WHAT YOU SHOULD DO:
Filter these entries, keeping only lines that hold the word "trafic".

INPUT RECORDS:
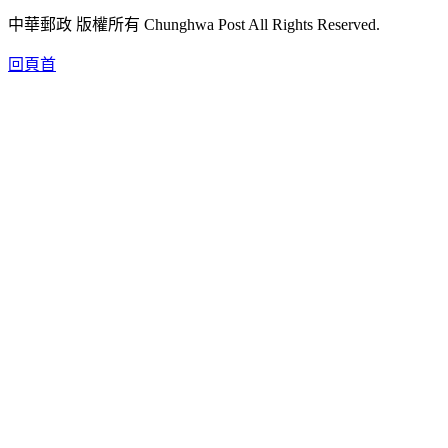
中華郵政 版權所有 Chunghwa Post All Rights Reserved.
回頁首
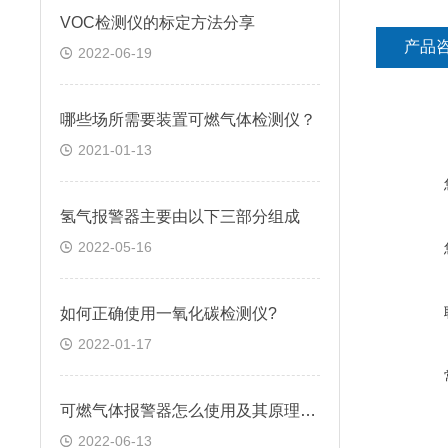
VOC检测仪的标定方法分享
产品
2022-06-19
哪些场所需要装置可燃气体检测仪？
2021-01-13
氢气报警器主要由以下三部分组成
2022-05-16
如何正确使用一氧化碳检测仪?
2022-01-17
可燃气体报警器怎么使用及其原理介绍
2022-06-13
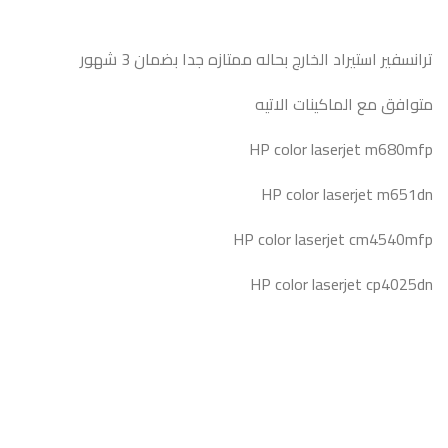
ترانسفير استيراد الخارج بحاله ممتازه جدا بضمان 3 شهور
متوافق مع الماكينات الاتيه
HP color laserjet m680mfp
HP color laserjet m651dn
HP color laserjet cm4540mfp
HP color laserjet cp4025dn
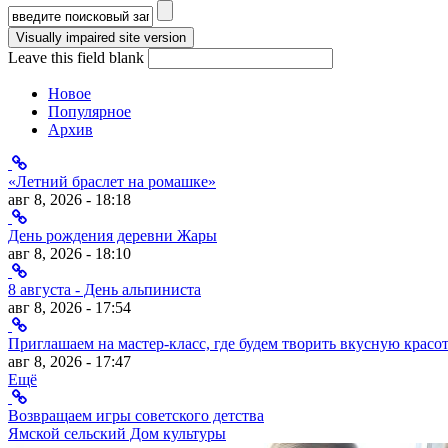
Форма поиска
Leave this field blank
Новое
Популярное
Архив
«Летний браслет на ромашке»
авг 8, 2026 - 18:18
День рождения деревни Жары
авг 8, 2026 - 18:10
8 августа - День альпиниста
авг 8, 2026 - 17:54
Приглашаем на мастер-класс, где будем творить вкусную красот
авг 8, 2026 - 17:47
Ещё
Возвращаем игры советского детства
Ямской сельский Дом культуры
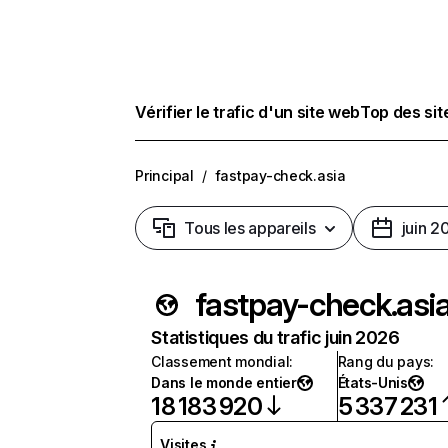
Vérifier le trafic d'un site web
Top des si
Principal
/
fastpay-check.asia
Tous les appareils
juin 2
fastpay-check.asi
Statistiques du trafic juin 2026
Classement mondial
:
Rang du pays
:
Dans le monde entier
États-Unis
18 183 920
5 337 231
Visites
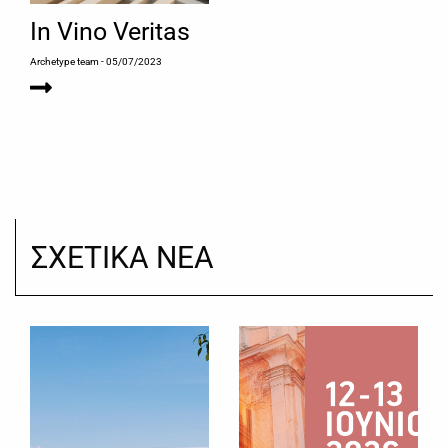
In Vino Veritas
Archetype team
- 05/07/2023
ΣΧΕΤΙΚΑ ΝΕΑ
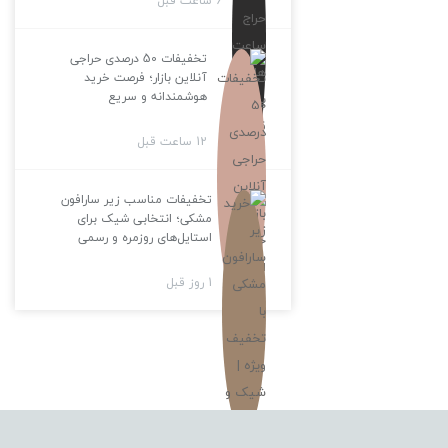
6 ساعت قبل
تخفیفات 50 درصدی حراجی
آنلاین بازار؛ فرصت خرید
هوشمندانه و سریع
12 ساعت قبل
تخفیفات مناسب زیر سارافون
مشکی؛ انتخابی شیک برای
استایل‌های روزمره و رسمی
1 روز قبل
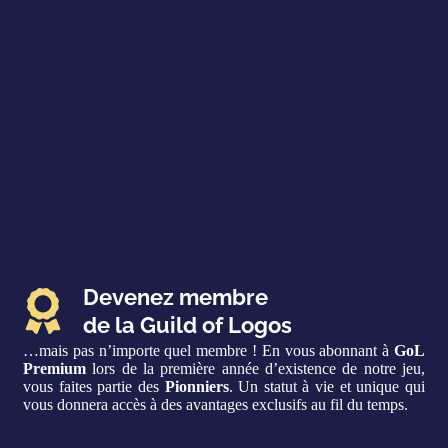
Devenez membre
de la Guild of Logos
…mais pas n’importe quel membre ! En vous abonnant à
GoL
Premium
lors de la première année d’existence de notre jeu,
vous faites partie des
Pionniers
. Un statut à vie et unique qui
vous donnera accès à des avantages exclusifs au fil du temps.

OUTPUT FOR THIS TASK:
Vérifier le trafic d'un site web
Statistiques du trafic juin 2026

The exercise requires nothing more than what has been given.